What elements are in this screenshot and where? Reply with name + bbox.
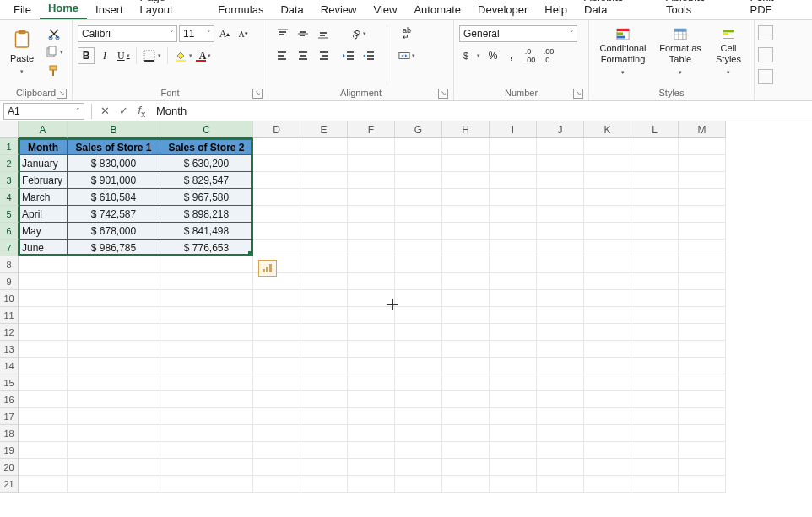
- cell-F10[interactable]: [348, 290, 395, 307]
- row-header-8[interactable]: 8: [0, 256, 19, 273]
- cell-G9[interactable]: [395, 273, 442, 290]
- cell-C20[interactable]: [160, 459, 253, 476]
- tab-ablebits-data[interactable]: Ablebits Data: [576, 0, 658, 19]
- cell-L19[interactable]: [631, 442, 679, 459]
- cell-C16[interactable]: [160, 391, 253, 408]
- cell-H9[interactable]: [442, 273, 490, 290]
- decrease-font-button[interactable]: A▾: [235, 25, 252, 42]
- cell-H13[interactable]: [442, 341, 490, 358]
- cell-E14[interactable]: [300, 358, 348, 374]
- cell-J17[interactable]: [537, 408, 584, 425]
- cell-L15[interactable]: [631, 374, 679, 391]
- cell-G4[interactable]: [395, 189, 442, 206]
- cell-E9[interactable]: [300, 273, 348, 290]
- cell-M4[interactable]: [679, 189, 726, 206]
- cell-L14[interactable]: [631, 358, 679, 374]
- cell-K3[interactable]: [584, 172, 631, 189]
- cell-D7[interactable]: [253, 240, 300, 256]
- cell-K4[interactable]: [584, 189, 631, 206]
- align-center-button[interactable]: [294, 47, 312, 64]
- row-header-19[interactable]: 19: [0, 442, 19, 459]
- cell-B8[interactable]: [68, 256, 160, 273]
- row-header-6[interactable]: 6: [0, 223, 19, 240]
- col-header-C[interactable]: C: [160, 121, 253, 138]
- cell-B14[interactable]: [68, 358, 160, 374]
- row-header-12[interactable]: 12: [0, 324, 19, 341]
- tab-page-layout[interactable]: Page Layout: [132, 0, 210, 19]
- cell-K8[interactable]: [584, 256, 631, 273]
- cell-A20[interactable]: [19, 459, 68, 476]
- cell-A17[interactable]: [19, 408, 68, 425]
- cell-B1[interactable]: Sales of Store 1: [68, 138, 160, 155]
- overflow-item[interactable]: [758, 47, 773, 62]
- cell-J15[interactable]: [537, 374, 584, 391]
- cell-G1[interactable]: [395, 138, 442, 155]
- cell-D4[interactable]: [253, 189, 300, 206]
- cell-H12[interactable]: [442, 324, 490, 341]
- decrease-indent-button[interactable]: [339, 47, 358, 64]
- cell-K2[interactable]: [584, 155, 631, 172]
- row-header-5[interactable]: 5: [0, 206, 19, 223]
- cell-E19[interactable]: [300, 442, 348, 459]
- row-header-13[interactable]: 13: [0, 341, 19, 358]
- cell-C21[interactable]: [160, 476, 253, 493]
- cell-G3[interactable]: [395, 172, 442, 189]
- cell-I9[interactable]: [490, 273, 537, 290]
- tab-developer[interactable]: Developer: [469, 1, 536, 19]
- cell-L13[interactable]: [631, 341, 679, 358]
- cell-G13[interactable]: [395, 341, 442, 358]
- cell-A21[interactable]: [19, 476, 68, 493]
- row-header-3[interactable]: 3: [0, 172, 19, 189]
- cell-G8[interactable]: [395, 256, 442, 273]
- col-header-F[interactable]: F: [348, 121, 395, 138]
- overflow-item[interactable]: [758, 69, 773, 84]
- cell-B18[interactable]: [68, 425, 160, 442]
- cell-J21[interactable]: [537, 476, 584, 493]
- row-header-10[interactable]: 10: [0, 290, 19, 307]
- cell-D14[interactable]: [253, 358, 300, 374]
- cell-M15[interactable]: [679, 374, 726, 391]
- cell-M10[interactable]: [679, 290, 726, 307]
- cell-B9[interactable]: [68, 273, 160, 290]
- cell-D20[interactable]: [253, 459, 300, 476]
- cell-C12[interactable]: [160, 324, 253, 341]
- worksheet-grid[interactable]: ABCDEFGHIJKLM1MonthSales of Store 1Sales…: [0, 121, 812, 493]
- cell-J8[interactable]: [537, 256, 584, 273]
- cell-E20[interactable]: [300, 459, 348, 476]
- cell-L2[interactable]: [631, 155, 679, 172]
- cell-K7[interactable]: [584, 240, 631, 256]
- cell-A5[interactable]: April: [19, 206, 68, 223]
- cell-L1[interactable]: [631, 138, 679, 155]
- cell-J5[interactable]: [537, 206, 584, 223]
- cell-G6[interactable]: [395, 223, 442, 240]
- cell-H5[interactable]: [442, 206, 490, 223]
- cell-J1[interactable]: [537, 138, 584, 155]
- row-header-21[interactable]: 21: [0, 476, 19, 493]
- cell-H6[interactable]: [442, 223, 490, 240]
- cell-C10[interactable]: [160, 290, 253, 307]
- cell-G19[interactable]: [395, 442, 442, 459]
- cell-F7[interactable]: [348, 240, 395, 256]
- cell-M12[interactable]: [679, 324, 726, 341]
- cell-E4[interactable]: [300, 189, 348, 206]
- cell-E18[interactable]: [300, 425, 348, 442]
- cell-A7[interactable]: June: [19, 240, 68, 256]
- col-header-A[interactable]: A: [19, 121, 68, 138]
- increase-font-button[interactable]: A▴: [216, 25, 233, 42]
- cell-E3[interactable]: [300, 172, 348, 189]
- cell-K19[interactable]: [584, 442, 631, 459]
- cell-F4[interactable]: [348, 189, 395, 206]
- cell-B17[interactable]: [68, 408, 160, 425]
- cell-K21[interactable]: [584, 476, 631, 493]
- cell-F19[interactable]: [348, 442, 395, 459]
- align-middle-button[interactable]: [294, 25, 312, 42]
- cell-G11[interactable]: [395, 307, 442, 324]
- cell-I18[interactable]: [490, 425, 537, 442]
- cell-F18[interactable]: [348, 425, 395, 442]
- cell-J13[interactable]: [537, 341, 584, 358]
- cell-A3[interactable]: February: [19, 172, 68, 189]
- tab-data[interactable]: Data: [272, 1, 311, 19]
- cell-M6[interactable]: [679, 223, 726, 240]
- cell-E7[interactable]: [300, 240, 348, 256]
- cell-A14[interactable]: [19, 358, 68, 374]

> **What the task requires**
Find how many lines in the entries above use the word "data". Write the number alone.

> **Answer box**
2